Belize, Caribbean countries call for specific arrangements for resources flow
www.chinaview.cn 2009-06-25 05:35:27   Print

    UNITED NATIONS, June 24 (Xinhua) -- Belize, Caribbean countries on Wednesday called for specific arrangements for the flow of resources to developing countries in order to help them out of the current global and economic crisis.

    The statement came as Dean O. Barrow, prime minister and finance minister of Belize, was speaking at the high-level UN conference on world financial and economic crisis and its impact on development on behalf of the Caribbean community.

    "If further devastation in our developing countries is to be averted, specific arrangements for the flow of resources to our governments, whether by way of grants or soft loans, need to be put in place immediately," he said. "There is simply no more time."

    "It is also very important to note that in our corner of the world the crisis seems to be proceeding entirely unabated," he said. "There will be nearly reversal to compensate for the blinding speed with which the contagion moved from developed to developing world."

    "Thus for us, commodity prices remain severely depressed, accompanied naturally by prolonged decline in export earnings from agriculture," he said. "There is also a continuum in the contraction of tourism revenues, with the attendant myriad job losses and business closures."

    "Foreign direct investment is in retreat, on the run, resulting in biting retrenchment especially in the construction sector," he said.

    "My purpose today, however, is not merely to rehearse the facts of the financial and economic crisis," he said. "We are here to find answers."
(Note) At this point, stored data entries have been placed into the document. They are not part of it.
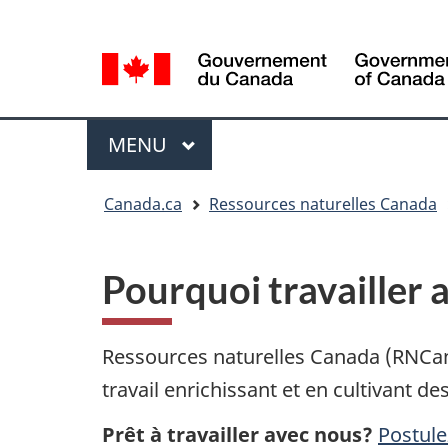
Sélection
Language
de
selection
la
langue
Menu
MENU
PRINCIPAL
Vous
Canada.ca
Ressources naturelles Canada
êtes
ici
Pourquoi travailler 
Ressources naturelles Canada (RNCan) 
travail enrichissant et en cultivant de
Prêt à travailler avec nous?
Postule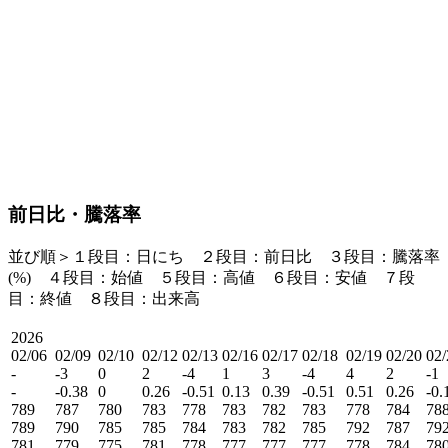
前日比・騰落率
並び順＞１段目：日にち ２段目：
前日比
３段目：
騰落率
(%)
４段目：始値 ５段目：高値 ６段目：安値 ７段
目：終値 ８段目：出来高
2026
02/06
02/09
02/10
02/12
02/13
02/16
02/17
02/18
02/19
02/20
02/
-
-3
0
2
-4
1
3
-4
4
2
-1
-
-0.38
0
0.26
-0.51
0.13
0.39
-0.51
0.51
0.26
-0.
789
787
780
783
778
783
782
783
778
784
78
789
790
785
785
784
783
782
785
792
787
79
781
779
775
781
778
777
777
777
778
784
78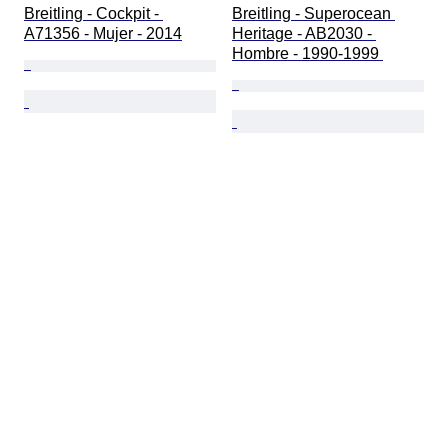
Breitling - Cockpit - 
Breitling - Superocean 
A71356 - Mujer - 2014
Heritage - AB2030 - 
Hombre - 1990-1999 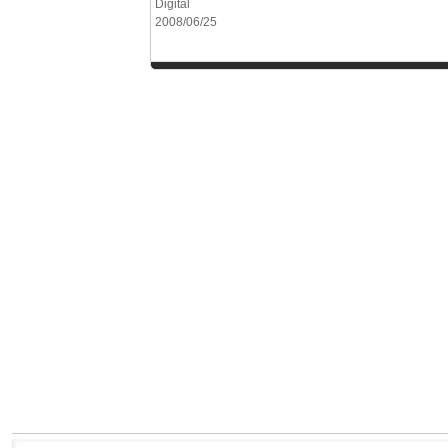
Digital
2008/06/25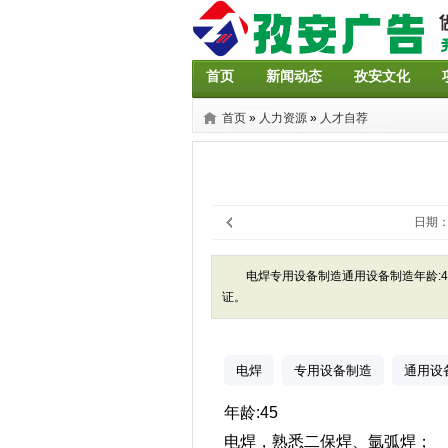
首页
新闻动态
孜安文化
首页
»
人力资源
»
人才自荐
日期：2
电焊专用设备制造通用设备制造年龄:
证。
电焊
专用设备制造
通用设
年龄:45
电焊，熟悉二保焊、氩弧焊；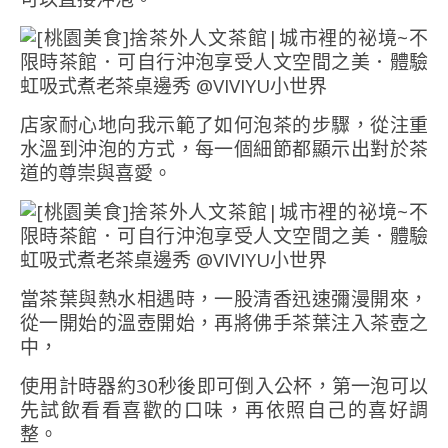
店家耐心地向我示範了如何泡茶的步驟，從注重
水溫到沖泡的方式，每一個細節都顯示出對於茶
道的尊崇與喜愛。
當茶葉與熱水相遇時，一股清香迅速彌漫開來，
從一開始的溫壺開始，再將佛手茶葉注入茶壺之
中，
使用計時器約30秒後即可倒入公杯，第一泡可以
先試飲看看喜歡的口味，再依照自己的喜好調
整。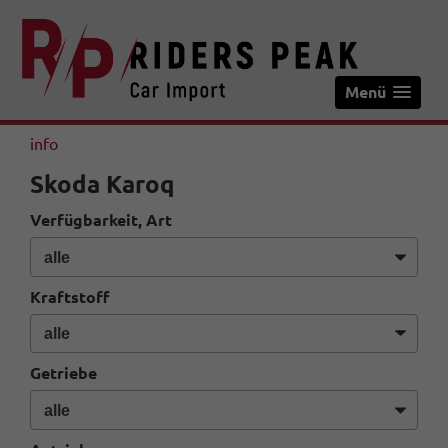
Menü
info
Skoda Karoq
Verfügbarkeit, Art
Kraftstoff
Getriebe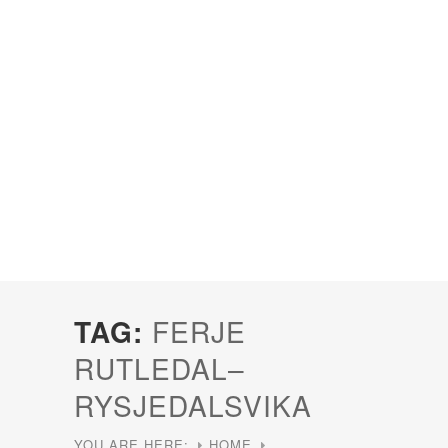
TAG:
FERJE
RUTLEDAL–
RYSJEDALSVIKA
YOU ARE HERE:
HOME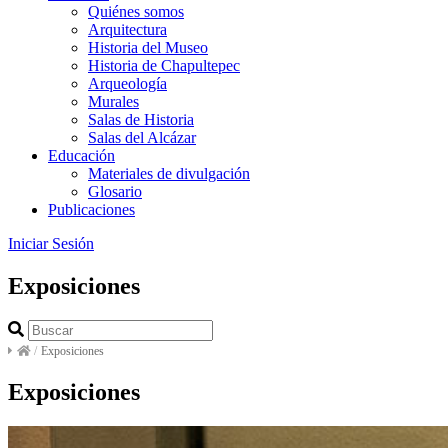
Quiénes somos
Arquitectura
Historia del Museo
Historia de Chapultepec
Arqueología
Murales
Salas de Historia
Salas del Alcázar
Educación
Materiales de divulgación
Glosario
Publicaciones
Iniciar Sesión
Exposiciones
/
Exposiciones
Exposiciones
    "And in that search I believe we need to address two issues above all: first what must be done generally to mitigate the effects of the crisis in developing countries, and second, what arrangements we need to put in place to make sure that a crisis like this does not recur."

    "We need to face some structural realities," he said. "The immediate one is that small, open, trade-dependent economies cannot, from their own resources, implement back-in-vogue Keynesian stimulus package," he said.

    "Since the crisis was not of our making, and given the structural concerns," he said. "The first thing that we want is for developed countries urgently to reassess and restructure their bilateral assistance programs to developing countries."